◆ DATA TO USE:

──────────────────────────────

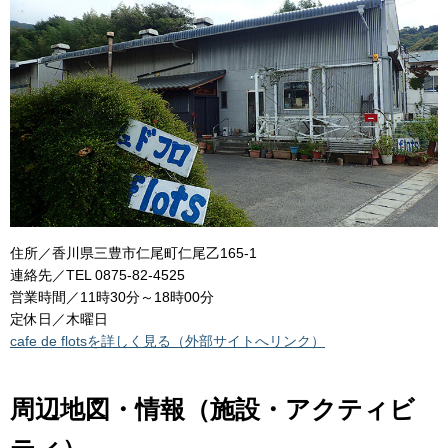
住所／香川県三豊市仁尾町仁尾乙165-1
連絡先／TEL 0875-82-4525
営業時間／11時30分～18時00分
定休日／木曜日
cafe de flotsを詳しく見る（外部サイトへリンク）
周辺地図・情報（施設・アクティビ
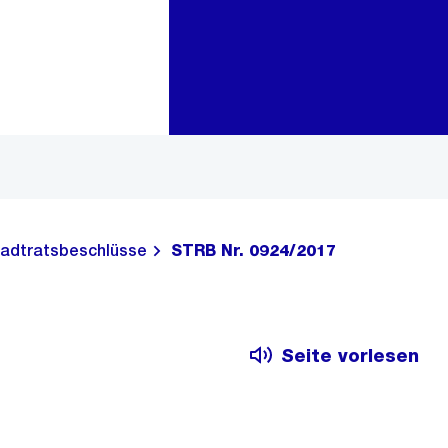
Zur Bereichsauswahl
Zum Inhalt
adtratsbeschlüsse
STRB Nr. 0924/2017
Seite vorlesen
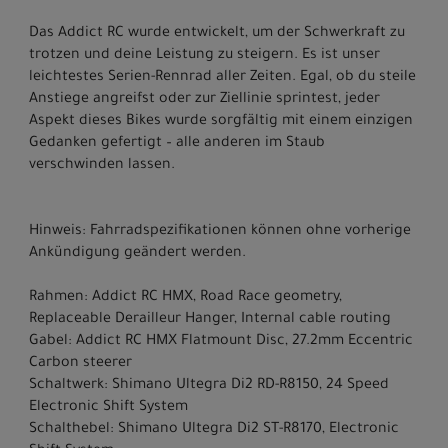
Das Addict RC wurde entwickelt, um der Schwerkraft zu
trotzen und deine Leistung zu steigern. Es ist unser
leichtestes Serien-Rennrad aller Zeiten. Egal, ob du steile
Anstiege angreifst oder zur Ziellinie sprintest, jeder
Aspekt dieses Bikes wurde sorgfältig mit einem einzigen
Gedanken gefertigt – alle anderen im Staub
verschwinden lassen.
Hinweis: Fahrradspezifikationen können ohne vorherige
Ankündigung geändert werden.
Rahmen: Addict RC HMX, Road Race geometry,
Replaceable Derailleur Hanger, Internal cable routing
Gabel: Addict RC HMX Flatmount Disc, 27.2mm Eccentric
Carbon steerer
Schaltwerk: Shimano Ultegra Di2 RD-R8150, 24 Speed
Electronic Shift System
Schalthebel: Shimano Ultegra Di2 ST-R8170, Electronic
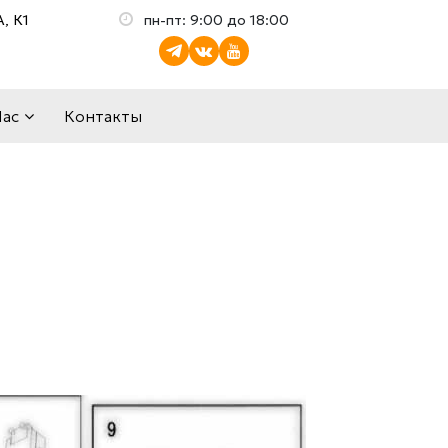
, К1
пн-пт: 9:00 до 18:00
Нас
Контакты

──────────────────────────────

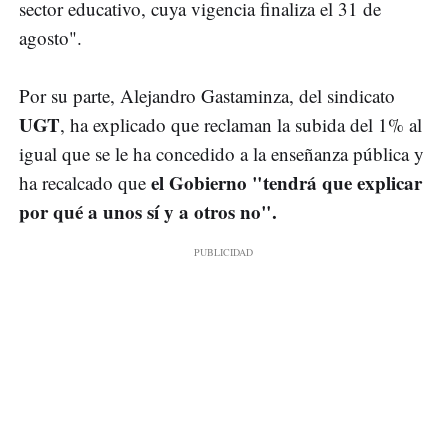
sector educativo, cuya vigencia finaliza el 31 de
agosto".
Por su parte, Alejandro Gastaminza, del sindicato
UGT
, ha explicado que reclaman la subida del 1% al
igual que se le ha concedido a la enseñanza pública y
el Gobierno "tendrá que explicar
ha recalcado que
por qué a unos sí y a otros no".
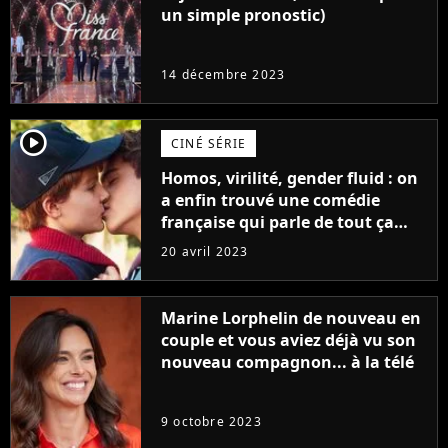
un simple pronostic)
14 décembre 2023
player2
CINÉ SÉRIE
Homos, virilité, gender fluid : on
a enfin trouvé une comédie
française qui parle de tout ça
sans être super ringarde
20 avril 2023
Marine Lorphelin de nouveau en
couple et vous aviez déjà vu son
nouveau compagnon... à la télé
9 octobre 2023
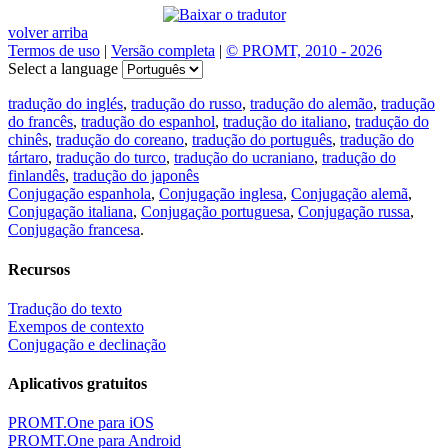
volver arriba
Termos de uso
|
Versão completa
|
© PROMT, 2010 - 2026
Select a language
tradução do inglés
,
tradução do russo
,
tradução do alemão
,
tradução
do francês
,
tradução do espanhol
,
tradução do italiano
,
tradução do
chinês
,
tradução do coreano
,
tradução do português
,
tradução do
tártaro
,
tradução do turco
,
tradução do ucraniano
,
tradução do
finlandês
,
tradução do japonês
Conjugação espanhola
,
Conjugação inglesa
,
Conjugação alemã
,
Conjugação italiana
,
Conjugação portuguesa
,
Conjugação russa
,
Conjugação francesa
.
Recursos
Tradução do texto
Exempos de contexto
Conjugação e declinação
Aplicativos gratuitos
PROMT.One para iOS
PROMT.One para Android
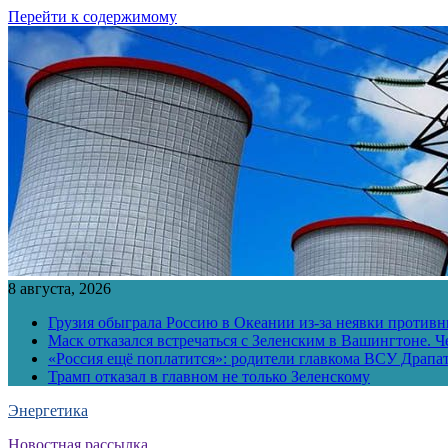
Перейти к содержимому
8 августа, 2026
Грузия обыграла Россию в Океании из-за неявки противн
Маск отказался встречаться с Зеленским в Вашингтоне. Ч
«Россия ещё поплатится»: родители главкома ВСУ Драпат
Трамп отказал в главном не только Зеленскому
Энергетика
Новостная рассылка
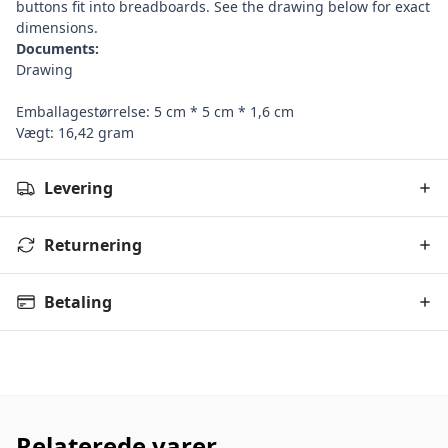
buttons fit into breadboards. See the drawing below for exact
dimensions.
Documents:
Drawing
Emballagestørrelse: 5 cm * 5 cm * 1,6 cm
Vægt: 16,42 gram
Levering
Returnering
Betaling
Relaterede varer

──────────────────────────────

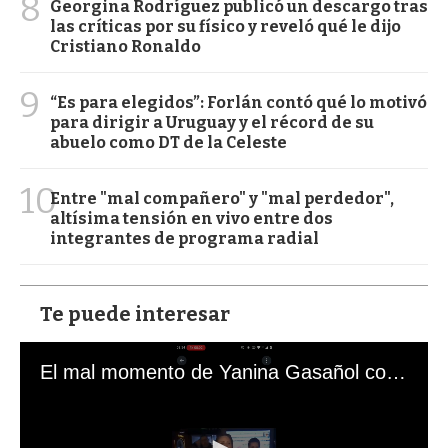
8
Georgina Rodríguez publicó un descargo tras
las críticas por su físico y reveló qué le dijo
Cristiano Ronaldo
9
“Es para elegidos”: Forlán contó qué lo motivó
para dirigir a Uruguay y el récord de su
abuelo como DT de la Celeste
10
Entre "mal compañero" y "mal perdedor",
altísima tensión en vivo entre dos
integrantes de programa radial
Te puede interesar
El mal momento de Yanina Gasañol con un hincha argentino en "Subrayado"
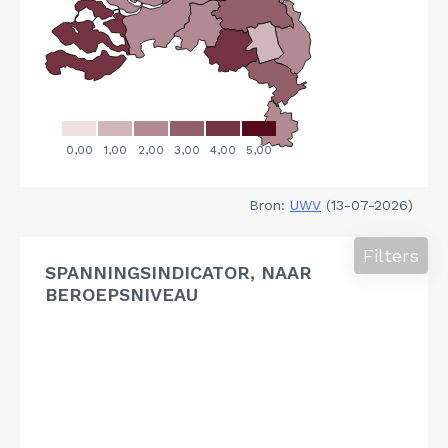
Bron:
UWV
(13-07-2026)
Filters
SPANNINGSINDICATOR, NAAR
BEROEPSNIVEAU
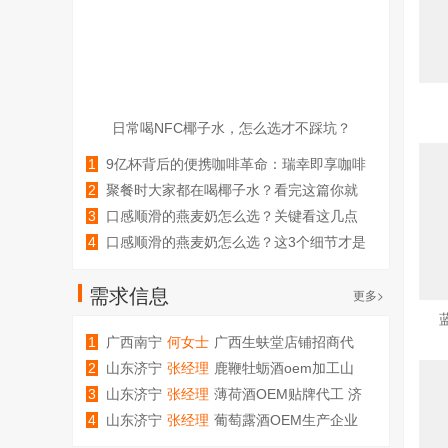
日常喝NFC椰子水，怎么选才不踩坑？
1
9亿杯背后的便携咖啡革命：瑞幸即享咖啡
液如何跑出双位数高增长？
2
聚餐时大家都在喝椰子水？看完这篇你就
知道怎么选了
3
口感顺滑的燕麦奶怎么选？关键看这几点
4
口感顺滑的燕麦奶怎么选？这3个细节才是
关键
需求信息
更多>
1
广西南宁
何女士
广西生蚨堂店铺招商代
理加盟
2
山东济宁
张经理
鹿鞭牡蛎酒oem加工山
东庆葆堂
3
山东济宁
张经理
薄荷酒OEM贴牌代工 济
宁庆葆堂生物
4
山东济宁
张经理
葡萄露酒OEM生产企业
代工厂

──────────────────────────────

◆ EXERCISE:
Using the material above, copy every line in which the string "Electronic" occurs.

◆ ANSWER AREA:
Electronic Shift System
Schalthebel: Shimano Ultegra Di2 ST-R8170, Electronic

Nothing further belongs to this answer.